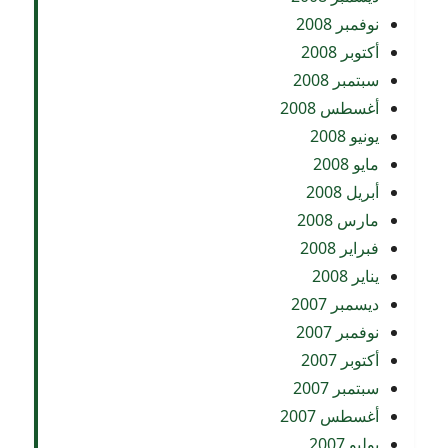
نوفمبر 2008
أكتوبر 2008
سبتمبر 2008
أغسطس 2008
يونيو 2008
مايو 2008
أبريل 2008
مارس 2008
فبراير 2008
يناير 2008
ديسمبر 2007
نوفمبر 2007
أكتوبر 2007
سبتمبر 2007
أغسطس 2007
يوليو 2007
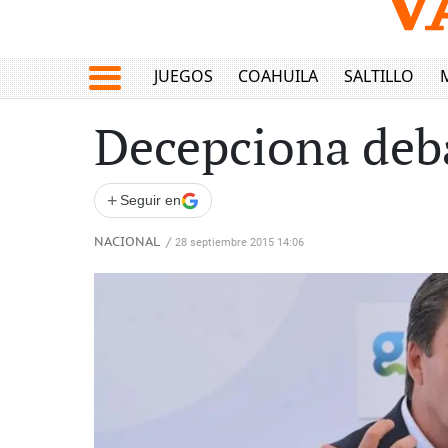
JUEGOS
COAHUILA
SALTILLO
Decepciona deb
+
Seguir en
NACIONAL
/
28 septiembre 2015 14:06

....

**Task brief**
Pictures are not part of the copy. Output only the lines from the one with "أكتوبر 2007" through the final line of the records, exactly as given.

**Result for this task**
أكتوبر 2007
سبتمبر 2007
أغسطس 2007
يوليو 2007
JUEGOS
COAHUILA
SALTILLO
Decepciona deb
+
Seguir en
NACIONAL
/
28 septiembre 2015 14:06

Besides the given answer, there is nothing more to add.